Monday, March 22, 2021

Yakinlah Setiap Anak itu Unik


Wah, hebatnya anaknya Bu A usia 5 tahun sudah lancar sekali membacanya. Kok, anakku belum ya

Anak pertamanya Bu B itu lho kok tidak bisa diam sih saat ada pengajian. Padahal adiknya selalu duduk tenang sepanjang acara.

Anakku meskipun belajar Bahasa Inggris setiap hari kok tetap saja susah pahamnya, sementara anak Bu C baru beberapa waktu ikutan belajar langsung berani ngomong.

 Apakah Ayah/Bunda pernah mengalami demikian? Baik sebagai pelaku yang membandingkan ataupun objek yang anaknya dibicarakan? Sebenarnya boleh tidak sih membandingkan anak itu?

    Sebelum menjawab tentang boleh tidaknya membandingkan anak. Kita perlu melakukan flash back bahwa anak yang telah Allah hadirkan dalam kehidupan kita adalah suatu konsekuensi dari sebuah pernikahan. Dari pernikahan, kita memohon agar Allah mengaruniakan kita keturunan, betul kan? Itu artinya bahwa anak itu hadir atas undangan dari orang tua yang telah Allah Acc untuk hadir dalam kehidupan kita. Oleh karena itu, anak adalah suatu amanah besar dari Allah kepada para orang tua. Di saat Allah memberikan amanah tersebut, ternyata Allah juga telah menginstall sepaket lengkap ilmu pengasuhan dalam diri orang tua berupa intuisi/hikmah pengasuhan. Masyaallah, luar biasa bukan? Amanah datang sekaligus perangkat untuk menjalankan amanah tersebut. Oleh karena itu para orang tua harus yakin bahwa pasti bisa merawat dan mengasuh anaknya. Asalkan sekuat tenaga mau belajar dan berusaha menyambut fitrah tersebut.

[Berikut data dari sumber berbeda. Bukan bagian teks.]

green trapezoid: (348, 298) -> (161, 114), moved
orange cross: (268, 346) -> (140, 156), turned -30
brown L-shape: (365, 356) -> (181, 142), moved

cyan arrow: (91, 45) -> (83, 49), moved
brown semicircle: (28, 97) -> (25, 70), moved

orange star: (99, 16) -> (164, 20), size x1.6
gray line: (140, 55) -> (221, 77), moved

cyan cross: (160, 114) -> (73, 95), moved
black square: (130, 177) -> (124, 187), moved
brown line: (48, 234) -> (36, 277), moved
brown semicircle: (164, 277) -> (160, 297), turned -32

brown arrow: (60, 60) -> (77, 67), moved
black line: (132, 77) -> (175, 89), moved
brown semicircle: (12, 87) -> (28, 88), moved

Lalu, apakah kita boleh membandingkan anak? Jawabannya bisa jadi boleh atau tidak boleh. Boleh, jika kita membandingkan perkembangan dan pencapaian anak dengan dirinya sendiri di waktu sebelumnya dan waktu setelahnya. Tidak boleh, jika kita membandingkan anak yang satu dengan yang lain sekalipun mereka bersaudara. Sepakat, ya?

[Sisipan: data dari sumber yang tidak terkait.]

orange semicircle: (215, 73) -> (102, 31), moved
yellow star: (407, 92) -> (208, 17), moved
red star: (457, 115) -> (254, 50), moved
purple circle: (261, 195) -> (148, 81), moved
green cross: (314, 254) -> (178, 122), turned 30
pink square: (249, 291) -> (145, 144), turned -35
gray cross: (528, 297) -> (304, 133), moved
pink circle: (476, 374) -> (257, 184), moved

Mengapa kita terkadang membandingkan anak? Bisa jadi, alasan yang pertama adalah karena ekspektasi atau harapan kita yang tinggi terhadap anak. Kita maunya anak kita serba yang terbaik, terdepan, terunggul dan berbagai ter- yang lainnya. Memang ini adalah sesuatu yang wajar menjadi keinginan setiap orang tua ketika menginginkan anaknya selalu menjadi yang terbaik. Namun ingat, bahwa setiap anak itu unik. Bahkan karena keunikannya, setiap anak memiliki jalan hidupnya masing-masing yang tidak bisa disamakan sekalipun mereka bersaudara. “Katakanlah : tiap-tiap orang itu beramal menurut pembawaannya (bakatnya) masing-masing, maka Tuhanmu lebih mengetahui orang yang lebih benar dan lebih tepat jalan yang ditempuhnya.” (QS Al Isra 84).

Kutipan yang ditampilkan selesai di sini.